### Your goal
Everything from the first line of the data through the line with "Активные темы" is to be echoed exactly, minus the pictures.

### Data extract

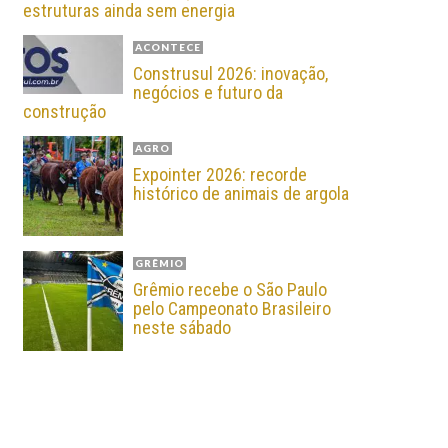
estruturas ainda sem energia
ACONTECE
Construsul 2026: inovação,
negócios e futuro da
construção
AGRO
Expointer 2026: recorde
histórico de animais de argola
GRÊMIO
Grêmio recebe o São Paulo
pelo Campeonato Brasileiro
neste sábado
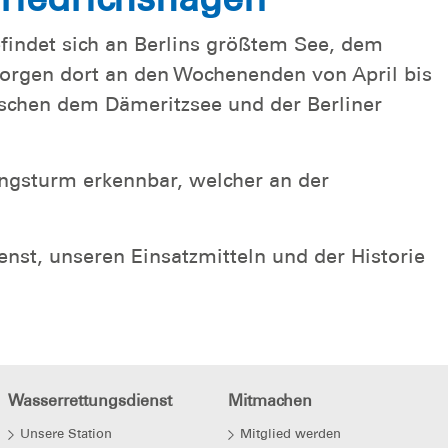
findet sich an Berlins größtem See, dem
orgen dort an den Wochenenden von April bis
schen dem Dämeritzsee und der Berliner
ungsturm erkennbar, welcher an der
nst, unseren Einsatzmitteln und der Historie
Wasserrettungsdienst
Mitmachen
Unsere Station
Mitglied werden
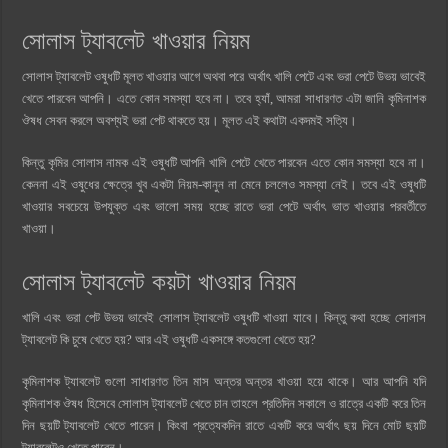
সোলাস ট্যাবলেট খাওয়ার নিয়ম
সোলাস ট্যাবলেট ওষুধটি মূলত খাওয়ার আগে অথবা পরে অর্থাৎ খালি পেটে এবং ভরা পেটে উভয় ভাবেই
খেতে পারবেন আপনি। এতে কোন সমস্যা হবে না। তবে হ্যাঁ, আমরা সাধারণত এটা জানি কৃমিনাশক
ঔষধ সেবন করলে অবশ্যই ভরা পেট থাকতে হয়। মূলত এই কথাটা একদমই সত্যি।
কিন্তু কৃমির সোলাস নামক এই ওষুধটি আপনি খালি পেটে খেতে পারবেন এতে কোন সমস্যা হবে না।
কেননা এই ওষুধের ক্ষেত্রে খুব একটা নিয়ম-কানুন না মেনে চললেও সমস্যা নেই। তবে এই ওষুধটি
খাওয়ার সবচেয়ে উপযুক্ত এবং ভালো সময় হচ্ছে রাতে ভরা পেটে অর্থাৎ ভাত খাওয়ার পরবর্তীতে
খাওয়া।
সোলাস ট্যাবলেট কয়টা খাওয়ার নিয়ম
খালি এবং ভরা পেট উভয় ভাবেই সোলাস ট্যাবলেট ওষুধটি খাওয়া যাবে। কিন্তু কথা হচ্ছে সোলাস
ট্যাবলেট কি চুষে খেতে হয়? আর এই ওষুধটি একসঙ্গে কতগুলো খেতে হয়?
কৃমিনাশক ট্যাবলেট গুলো সাধারণত তিন মাস অন্তর অন্তর খাওয়া হয়ে থাকে। আর আপনি যদি
কৃমিনাশক ঔষধ হিসেবে সোলাস ট্যাবলেট খেতে চান তাহলে প্রতিদিন সকালে ও রাত্রে একটি করে তিন
দিন ছয়টি ট্যাবলেট খেতে পারেন। কিংবা প্রত্যেকদিন রাতে একটি করে অর্থাৎ ছয় দিনে মোট ছয়টি
ট্যাবলেটও খেতে পারেন।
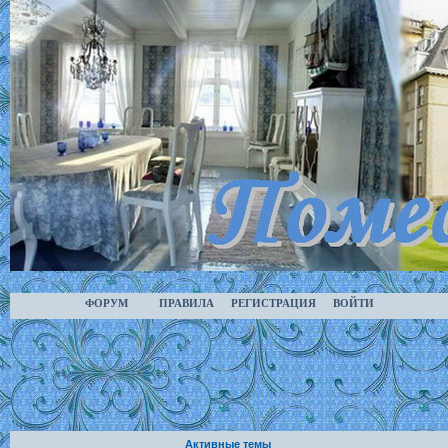
ФОРУМ
ПРАВИЛА
РЕГИСТРАЦИЯ
ВОЙТИ
Активные темы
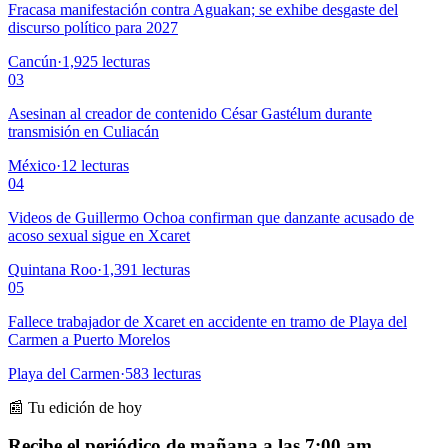
Fracasa manifestación contra Aguakan; se exhibe desgaste del
discurso político para 2027
Cancún
·
1,925
lecturas
03
Asesinan al creador de contenido César Gastélum durante
transmisión en Culiacán
México
·
12
lecturas
04
Videos de Guillermo Ochoa confirman que danzante acusado de
acoso sexual sigue en Xcaret
Quintana Roo
·
1,391
lecturas
05
Fallece trabajador de Xcaret en accidente en tramo de Playa del
Carmen a Puerto Morelos
Playa del Carmen
·
583
lecturas
📰 Tu edición de hoy
Recibe el periódico de mañana a las 7:00 am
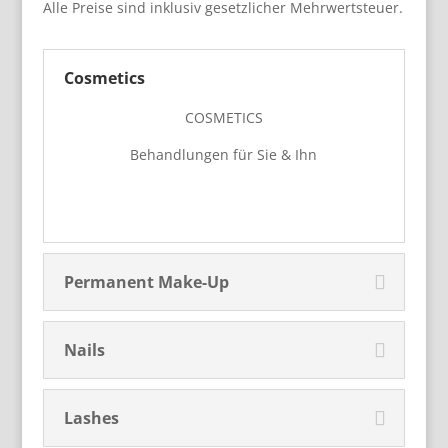
Alle Preise sind inklusiv gesetzlicher Mehrwertsteuer.
Cosmetics
COSMETICS
Behandlungen für Sie & Ihn
Permanent Make-Up
Nails
Lashes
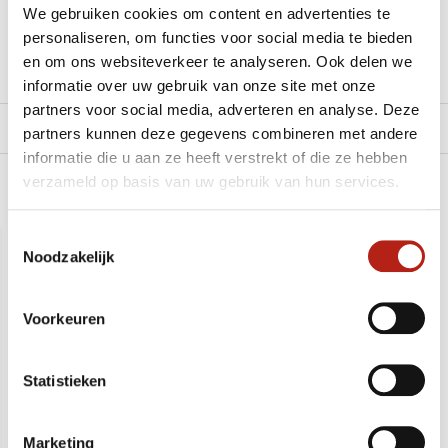
We gebruiken cookies om content en advertenties te
personaliseren, om functies voor social media te bieden
Klik hier om een offerte aan te vragen
en om ons websiteverkeer te analyseren. Ook delen we
Reviews
informatie over uw gebruik van onze site met onze
partners voor social media, adverteren en analyse. Deze
Levering en retour
partners kunnen deze gegevens combineren met andere
informatie die u aan ze heeft verstrekt of die ze hebben
verzameld op basis van uw gebruik van hun services.
Aanbevolen voor u
Toestemmingsselectie
Noodzakelijk
Voorkeuren
Statistieken
Trainingsbroek
RLTD mouwloze Hoodie
Marketing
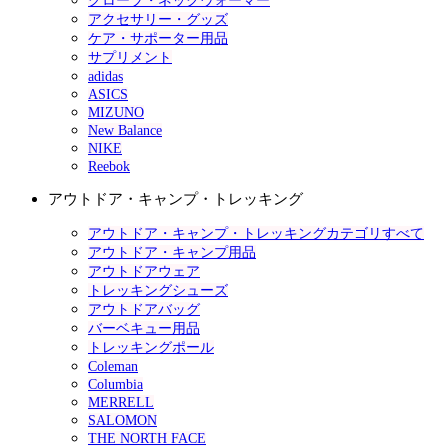
グローブ・ネックウォーマー
アクセサリー・グッズ
ケア・サポーター用品
サプリメント
adidas
ASICS
MIZUNO
New Balance
NIKE
Reebok
アウトドア・キャンプ・トレッキング
アウトドア・キャンプ・トレッキングカテゴリすべて
アウトドア・キャンプ用品
アウトドアウェア
トレッキングシューズ
アウトドアバッグ
バーベキュー用品
トレッキングポール
Coleman
Columbia
MERRELL
SALOMON
THE NORTH FACE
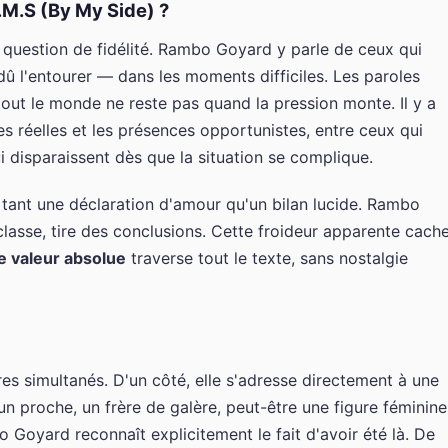
.M.S (By My Side) ?
question de fidélité. Rambo Goyard y parle de ceux qui
dû l'entourer — dans les moments difficiles. Les paroles
tout le monde ne reste pas quand la pression monte. Il y a
es réelles et les présences opportunistes, entre ceux qui
disparaissent dès que la situation se complique.
tant une déclaration d'amour qu'un bilan lucide. Rambo
classe, tire des conclusions. Cette froideur apparente cach
e valeur absolue
traverse tout le texte, sans nostalgie
es simultanés. D'un côté, elle s'adresse directement à une
n proche, un frère de galère, peut-être une figure féminine
 Goyard reconnaît explicitement le fait d'avoir été là. De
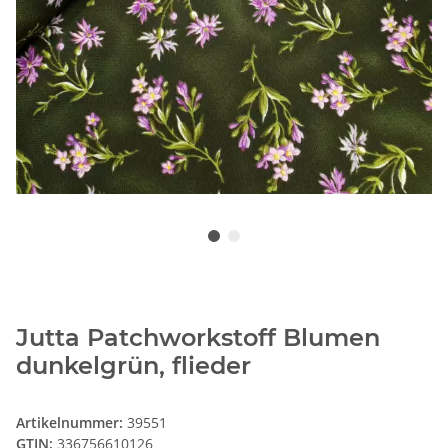
Jutta Patchworkstoff Blumen
dunkelgrün, flieder
Artikelnummer:
39551
GTIN:
336756610126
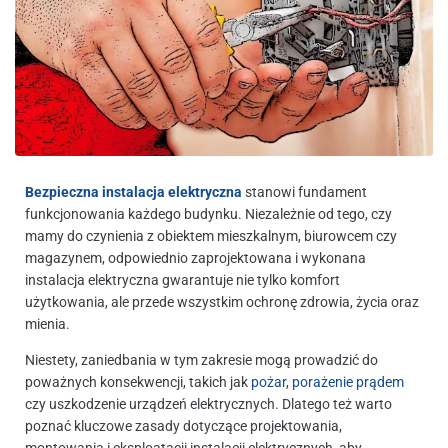
Bezpieczna instalacja elektryczna
stanowi fundament
funkcjonowania każdego budynku. Niezależnie od tego, czy
mamy do czynienia z obiektem mieszkalnym, biurowcem czy
magazynem, odpowiednio zaprojektowana i wykonana
instalacja elektryczna gwarantuje nie tylko komfort
użytkowania, ale przede wszystkim ochronę zdrowia, życia oraz
mienia.
Niestety, zaniedbania w tym zakresie mogą prowadzić do
poważnych konsekwencji, takich jak
pożar
,
porażenie prądem
czy uszkodzenie urządzeń elektrycznych. Dlatego też warto
poznać kluczowe zasady dotyczące projektowania,
montowania i eksploatacji instalacji elektrycznych, aby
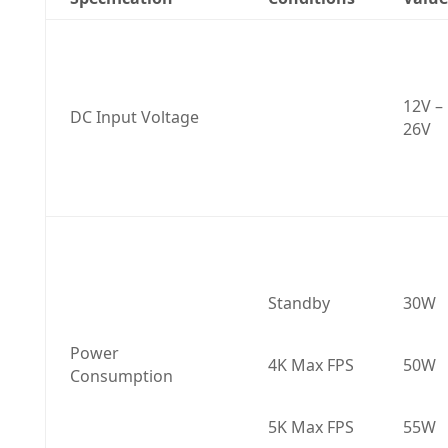
12V – 
DC Input Voltage
26V
Standby
30W
Power 
4K Max FPS
50W
Consumption
5K Max FPS
55W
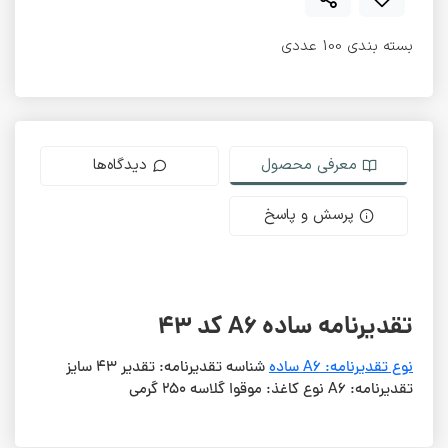
بسته بندی 100 عددی
معرفی محصول
دیدگاه‌ها
پرسش و پاسخ
تقدیرنامه ساده A6 کد 43
نوع تقدیرنامه: A6 ساده
شناسه تقدیرنامه: تقدیر 43 سایز
تقدیرنامه: A6 نوع کاغذ: موقوا گلاسه 250 گرمی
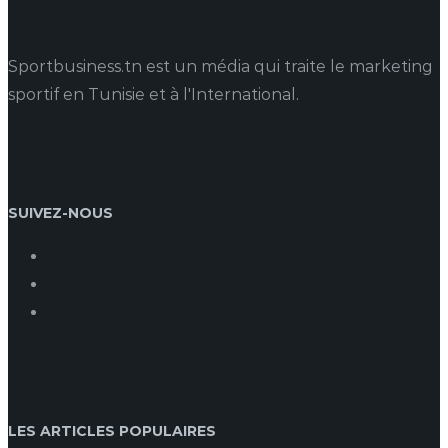
Sportbusiness.tn est un média qui traite le marketing
sportif en Tunisie et à l'International.
SUIVEZ-NOUS
LES ARTICLES POPULAIRES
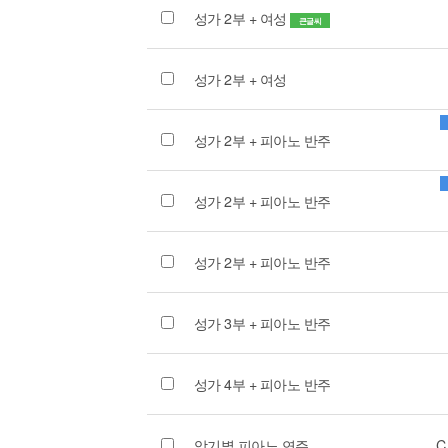
성가 2부 + 여성
큰글씨
성가 2부 + 여성
성가 2부 + 피아노 반주
성가 2부 + 피아노 반주
성가 2부 + 피아노 반주
성가 3부 + 피아노 반주
성가 4부 + 피아노 반주
악기별 피아노 연주
C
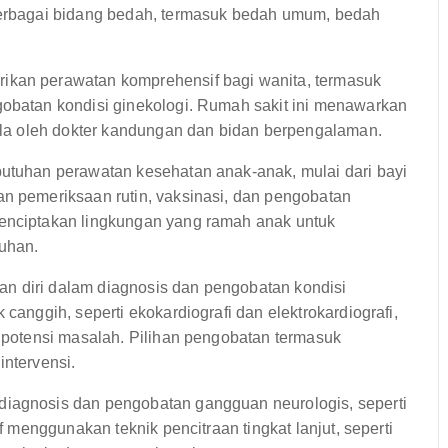
 berbagai bidang bedah, termasuk bedah umum, bedah
ikan perawatan komprehensif bagi wanita, termasuk
gobatan kondisi ginekologi. Rumah sakit ini menawarkan
lola oleh dokter kandungan dan bidan berpengalaman.
utuhan perawatan kesehatan anak-anak, mulai dari bayi
an pemeriksaan rutin, vaksinasi, dan pengobatan
menciptakan lingkungan yang ramah anak untuk
uhan.
n diri dalam diagnosis dan pengobatan kondisi
 canggih, seperti ekokardiografi dan elektrokardiografi,
i potensi masalah. Pilihan pengobatan termasuk
intervensi.
diagnosis dan pengobatan gangguan neurologis, seperti
af menggunakan teknik pencitraan tingkat lanjut, seperti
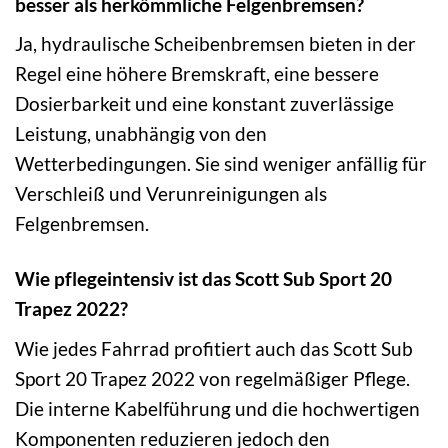
besser als herkömmliche Felgenbremsen?
Ja, hydraulische Scheibenbremsen bieten in der
Regel eine höhere Bremskraft, eine bessere
Dosierbarkeit und eine konstant zuverlässige
Leistung, unabhängig von den
Wetterbedingungen. Sie sind weniger anfällig für
Verschleiß und Verunreinigungen als
Felgenbremsen.
Wie pflegeintensiv ist das Scott Sub Sport 20
Trapez 2022?
Wie jedes Fahrrad profitiert auch das Scott Sub
Sport 20 Trapez 2022 von regelmäßiger Pflege.
Die interne Kabelführung und die hochwertigen
Komponenten reduzieren jedoch den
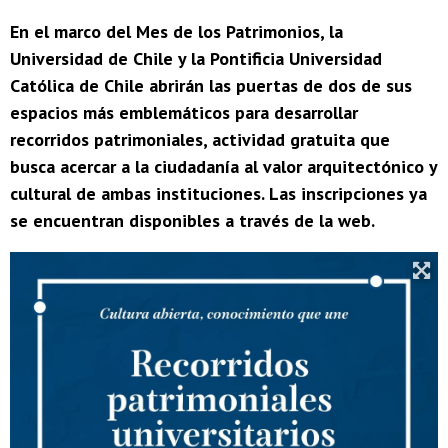
En el marco del Mes de los Patrimonios, la
Universidad de Chile y la Pontificia Universidad
Católica de Chile abrirán las puertas de dos de sus
espacios más emblemáticos para desarrollar
recorridos patrimoniales, actividad gratuita que
busca acercar a la ciudadanía al valor arquitectónico y
cultural de ambas instituciones. Las inscripciones ya
se encuentran disponibles a través de la web.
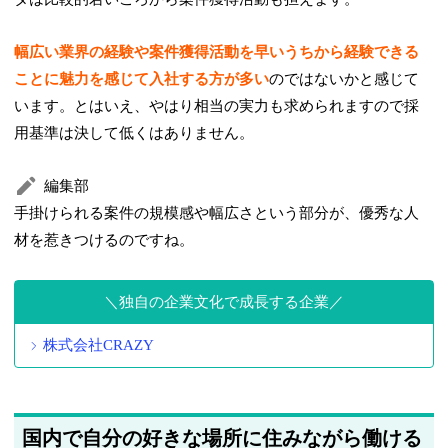
幅広い業界の経験や案件獲得活動を早いうちから経験できる
ことに魅力を感じて入社する方が多い
のではないかと感じて
います。とはいえ、やはり相当の実力も求められますので採
用基準は決して低くはありません。
編集部
手掛けられる案件の規模感や幅広さという部分が、優秀な人
材を惹きつけるのですね。
独自の企業文化で成長する企業
株式会社CRAZY
国内で自分の好きな場所に住みながら働ける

### Expected output
estruturas ainda sem energia
ACONTECE
Construsul 2026: inovação,
negócios e futuro da
construção
AGRO
Expointer 2026: recorde
histórico de animais de argola
GRÊMIO
Grêmio recebe o São Paulo
pelo Campeonato Brasileiro
neste sábado
findet sich an Berlins größtem See, dem
orgen dort an den Wochenenden von April bis
schen dem Dämeritzsee und der Berliner
ungsturm erkennbar, welcher an der
nst, unseren Einsatzmitteln und der Historie
Wasserrettungsdienst
Mitmachen
Unsere Station
Mitglied werden
সোলাস ট্যাবলেট খাওয়ার নিয়ম
সোলাস ট্যাবলেট ওষুধটি মূলত খাওয়ার আগে অথবা পরে অর্থাৎ খালি পেটে এবং ভরা পেটে উভয় ভাবেই
খেতে পারবেন আপনি। এতে কোন সমস্যা হবে না। তবে হ্যাঁ, আমরা সাধারণত এটা জানি কৃমিনাশক
ঔষধ সেবন করলে অবশ্যই ভরা পেট থাকতে হয়। মূলত এই কথাটা একদমই সত্যি।
কিন্তু কৃমির সোলাস নামক এই ওষুধটি আপনি খালি পেটে খেতে পারবেন এতে কোন সমস্যা হবে না।
কেননা এই ওষুধের ক্ষেত্রে খুব একটা নিয়ম-কানুন না মেনে চললেও সমস্যা নেই। তবে এই ওষুধটি
খাওয়ার সবচেয়ে উপযুক্ত এবং ভালো সময় হচ্ছে রাতে ভরা পেটে অর্থাৎ ভাত খাওয়ার পরবর্তীতে
খাওয়া।
সোলাস ট্যাবলেট কয়টা খাওয়ার নিয়ম
খালি এবং ভরা পেট উভয় ভাবেই সোলাস ট্যাবলেট ওষুধটি খাওয়া যাবে। কিন্তু কথা হচ্ছে সোলাস
ট্যাবলেট কি চুষে খেতে হয়? আর এই ওষুধটি একসঙ্গে কতগুলো খেতে হয়?
কৃমিনাশক ট্যাবলেট গুলো সাধারণত তিন মাস অন্তর অন্তর খাওয়া হয়ে থাকে। আর আপনি যদি
কৃমিনাশক ঔষধ হিসেবে সোলাস ট্যাবলেট খেতে চান তাহলে প্রতিদিন সকালে ও রাত্রে একটি করে তিন
দিন ছয়টি ট্যাবলেট খেতে পারেন। কিংবা প্রত্যেকদিন রাতে একটি করে অর্থাৎ ছয় দিনে মোট ছয়টি
ট্যাবলেটও খেতে পারেন।
ФОРУМ
ПРАВИЛА
РЕГИСТРАЦИЯ
ВОЙТИ
Активные темы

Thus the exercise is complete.